I'm home. I didn't work for long. I feel emotionally ok, but physically pretty crappy. I feel PMS-y in my body, but nada yet. I'm sore and achy and crampy and BLOATED - and lacking energy in a big way. I am also dealing with bouts of nausea and headaches. I kind of feel like I'm trapped somewhere between PMS and the Mirena Crash. I guess if I had thought it through I might have realized that there would be some side effects after having a hormone in me for 6 years then quitting cold-turkey. Oh well. 

On the bright side I got nail mail today. I ordered some polish from a blog sale and it was waiting for me when I got home. 🙂 I guess the flip side to that is that if I have any energy I'll probably use it cleaning, not doing my nails. Maybe soon I'll feel like painting again.

Had a weird night.

Had a weird night.  I was unintentionally up pretty late, but I feel much better knowing that I have BC options on the way.  I was sort of panicking.  I don't like feeling limited to having only things I don't want.  That's stupid.

So as I was getting ready for bed - at 3 am - I noticed that my bathroom was occupied.  What?  I knocked on the door and Shadow was up getting ready for school.  He was apparently REALLY confused.  I don't know how that happened (he has an alarm clock in his room!), but I told him it was 3 and to go back to bed.  So he did and then I went to bed, too.

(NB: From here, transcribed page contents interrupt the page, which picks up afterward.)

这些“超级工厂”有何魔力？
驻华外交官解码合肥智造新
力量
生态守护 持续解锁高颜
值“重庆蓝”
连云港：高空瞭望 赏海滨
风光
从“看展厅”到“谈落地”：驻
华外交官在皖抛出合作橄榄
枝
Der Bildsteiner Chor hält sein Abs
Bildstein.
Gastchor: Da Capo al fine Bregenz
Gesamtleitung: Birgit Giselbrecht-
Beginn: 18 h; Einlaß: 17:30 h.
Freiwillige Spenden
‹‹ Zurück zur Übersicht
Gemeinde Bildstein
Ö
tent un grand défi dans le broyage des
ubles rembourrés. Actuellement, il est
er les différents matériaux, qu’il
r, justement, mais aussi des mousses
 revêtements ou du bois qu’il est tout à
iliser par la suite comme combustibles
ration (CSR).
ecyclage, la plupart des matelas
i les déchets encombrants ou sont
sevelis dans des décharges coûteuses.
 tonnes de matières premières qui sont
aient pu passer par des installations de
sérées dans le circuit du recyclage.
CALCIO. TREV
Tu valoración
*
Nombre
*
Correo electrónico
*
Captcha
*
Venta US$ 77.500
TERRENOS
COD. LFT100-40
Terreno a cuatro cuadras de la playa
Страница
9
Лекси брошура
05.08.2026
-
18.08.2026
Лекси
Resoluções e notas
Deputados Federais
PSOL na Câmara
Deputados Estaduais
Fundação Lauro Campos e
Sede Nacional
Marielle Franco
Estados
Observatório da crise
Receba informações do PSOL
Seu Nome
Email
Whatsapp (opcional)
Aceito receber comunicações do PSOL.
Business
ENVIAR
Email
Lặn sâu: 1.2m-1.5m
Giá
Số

I was later woken up at 6:something by a rather panicked 14 year old who had missed the bus somehow.  I didn't want to take him to school, but I did.  I guess that's my job.

While I was up I noticed that I didn't feel so great.  I am rather sore in the guts area, nauseated, and have a headache.  I'm (FINALLY) almost over my sinus crap - so I have a feeling that these are side effects of the removal of my Mirena.  My mood doesn't completely suck again today, so that's nice, but since I don't feel great, meh.  I don't feel like doing much.  I did go back to sleep for a while, but that didn't really help.  I'm gonna eat some breakfast, take some Ibuprofen, and head to work.  Wish me luck.